## HOW TO COMPLETE THIS TASK
Only lines that contain the word "each" belong in the answer; copy them from the records below.

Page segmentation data

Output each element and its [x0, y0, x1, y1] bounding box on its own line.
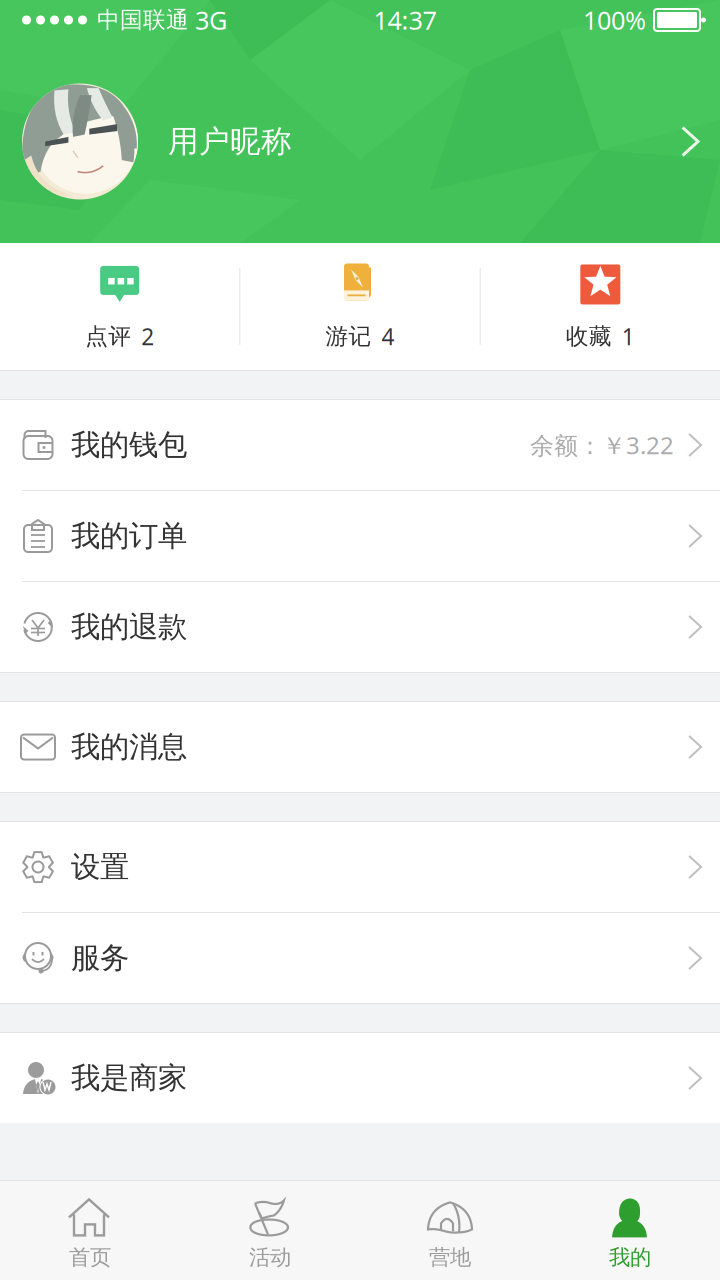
button[interactable]: 营地	[360, 1190, 540, 1271]
button[interactable]: 收藏	[481, 243, 720, 370]
button[interactable]: 游记	[240, 243, 480, 370]
staticText: 游记	[326, 323, 372, 350]
staticText: 我的退款	[71, 609, 187, 645]
staticText: 1	[622, 321, 635, 352]
button[interactable]: 我的	[540, 1190, 720, 1271]
staticText: 活动	[249, 1244, 291, 1271]
button[interactable]: 我的退款	[0, 582, 720, 672]
button[interactable]: 点评	[0, 243, 239, 370]
button[interactable]: 设置	[0, 822, 720, 912]
staticText: 2	[141, 321, 154, 352]
staticText: 100%	[583, 3, 646, 37]
staticText: 首页	[69, 1244, 111, 1271]
staticText: 服务	[71, 940, 129, 976]
staticText: 14:37	[374, 3, 436, 37]
staticText: 收藏	[566, 323, 612, 350]
staticText: 设置	[71, 849, 129, 885]
staticText: 4	[382, 321, 394, 352]
staticText: 点评	[85, 323, 131, 350]
staticText: 我的订单	[71, 518, 187, 554]
button[interactable]: 我的消息	[0, 702, 720, 792]
button[interactable]: 服务	[0, 913, 720, 1003]
button[interactable]: 我的钱包	[0, 400, 720, 490]
staticText: 3G	[195, 3, 227, 37]
staticText: 我的	[609, 1244, 651, 1271]
staticText: 营地	[429, 1244, 471, 1271]
staticText: 我的钱包	[71, 427, 187, 463]
staticText: 中国联通	[97, 6, 189, 34]
staticText: 余额：￥3.22	[530, 429, 674, 461]
button[interactable]: 用户昵称	[0, 40, 720, 243]
staticText: 用户昵称	[168, 123, 292, 160]
staticText: 我的消息	[71, 729, 187, 765]
button[interactable]: 我的订单	[0, 491, 720, 581]
staticText: 我是商家	[71, 1060, 187, 1096]
button[interactable]: 我是商家	[0, 1033, 720, 1123]
button[interactable]: 首页	[0, 1190, 180, 1271]
button[interactable]: 活动	[180, 1190, 360, 1271]
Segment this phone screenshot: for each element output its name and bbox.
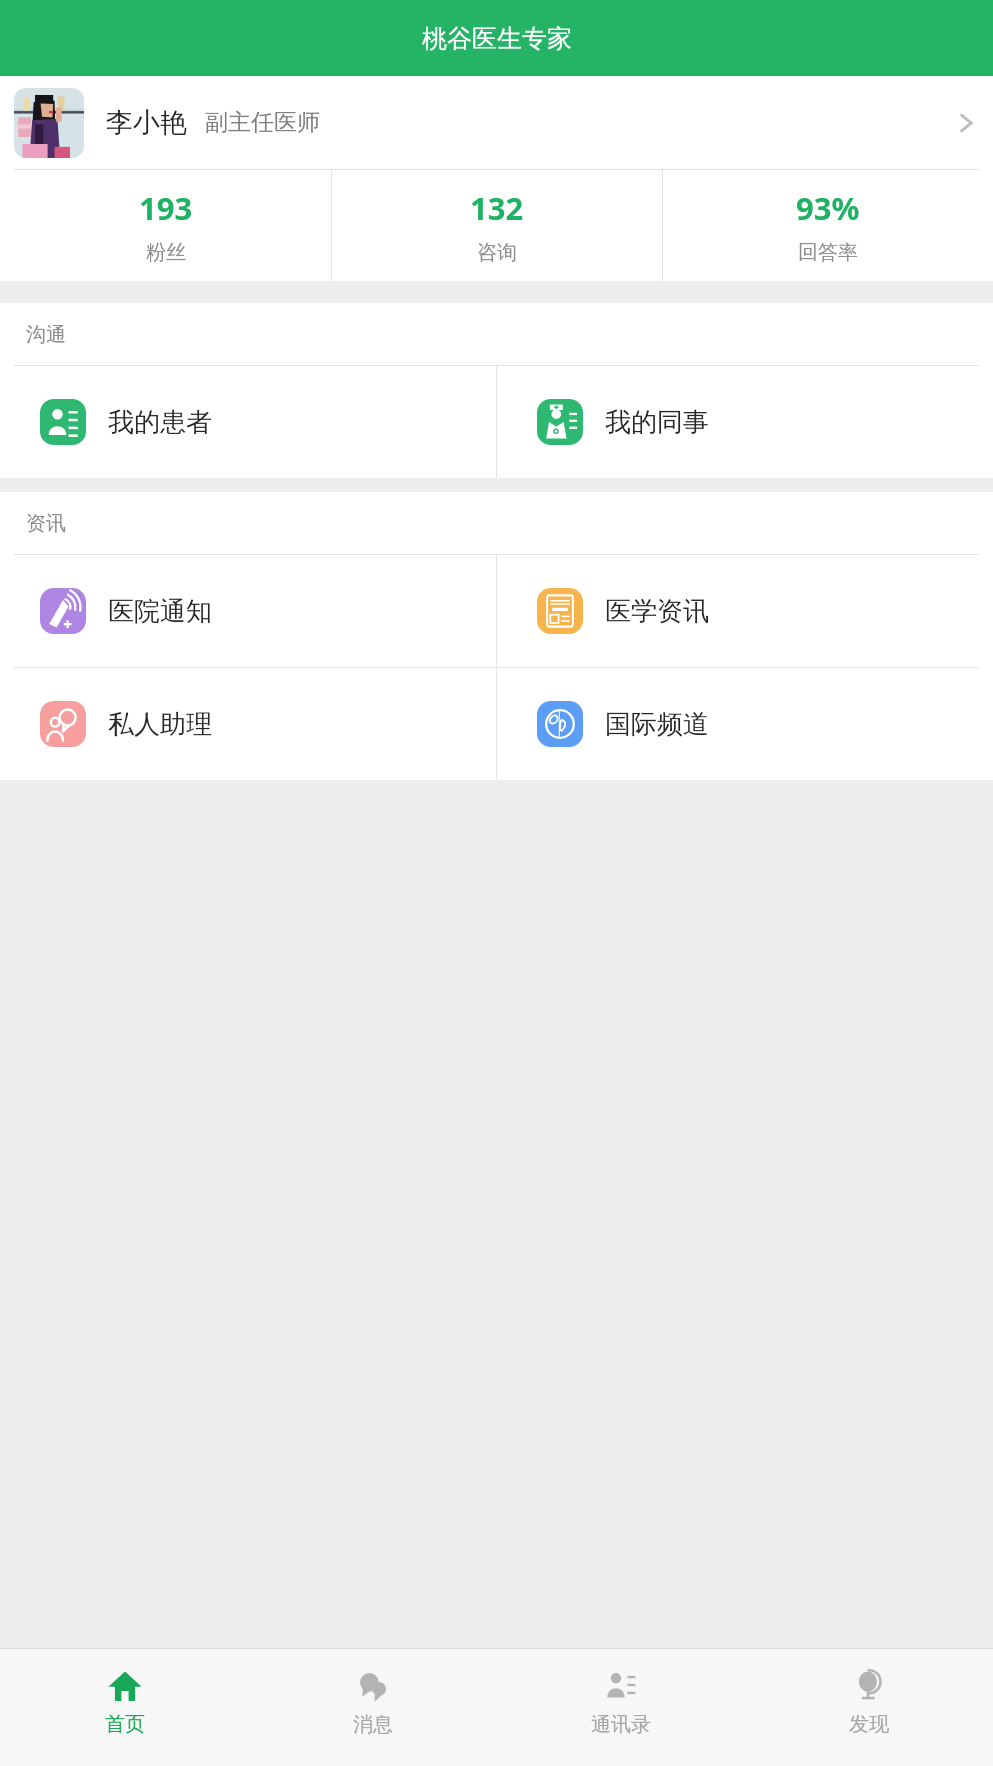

## ANSWER TO THIS EXERCISE
Output each element and its [x0, y0, x1, y1] bounding box on its own line.
Segment this phone screenshot: for each element output its name and bbox.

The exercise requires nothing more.